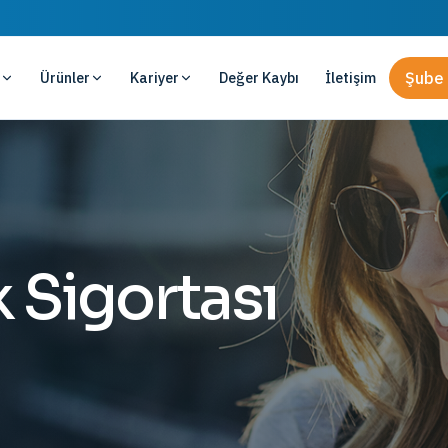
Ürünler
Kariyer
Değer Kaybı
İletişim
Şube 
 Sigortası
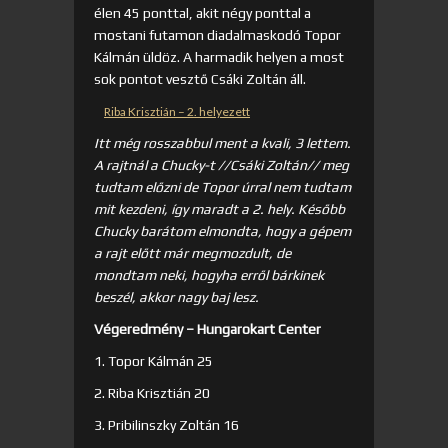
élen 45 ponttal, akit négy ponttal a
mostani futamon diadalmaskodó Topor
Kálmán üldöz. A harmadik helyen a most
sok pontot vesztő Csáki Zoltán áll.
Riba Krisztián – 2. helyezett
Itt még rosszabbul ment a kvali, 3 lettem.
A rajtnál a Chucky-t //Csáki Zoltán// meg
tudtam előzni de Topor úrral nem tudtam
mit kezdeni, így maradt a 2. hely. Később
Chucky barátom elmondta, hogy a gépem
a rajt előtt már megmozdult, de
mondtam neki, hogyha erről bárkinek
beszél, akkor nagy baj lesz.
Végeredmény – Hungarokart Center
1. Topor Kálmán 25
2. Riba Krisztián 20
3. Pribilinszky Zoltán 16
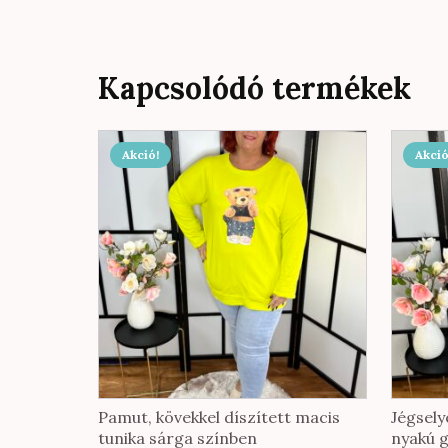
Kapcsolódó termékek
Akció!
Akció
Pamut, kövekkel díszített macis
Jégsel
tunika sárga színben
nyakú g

• • • • • • •

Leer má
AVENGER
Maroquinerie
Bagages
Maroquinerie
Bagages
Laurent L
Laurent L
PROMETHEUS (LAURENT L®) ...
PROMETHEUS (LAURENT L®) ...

• • • • • • •

* **AIM OF THE TASK**: Wherever the string "Chucky" occurs in the records, copy the line it is in.

* **SOLUTION TO THIS EXERCISE**:
A rajtnál a Chucky-t //Csáki Zoltán// meg
Chucky barátom elmondta, hogy a gépem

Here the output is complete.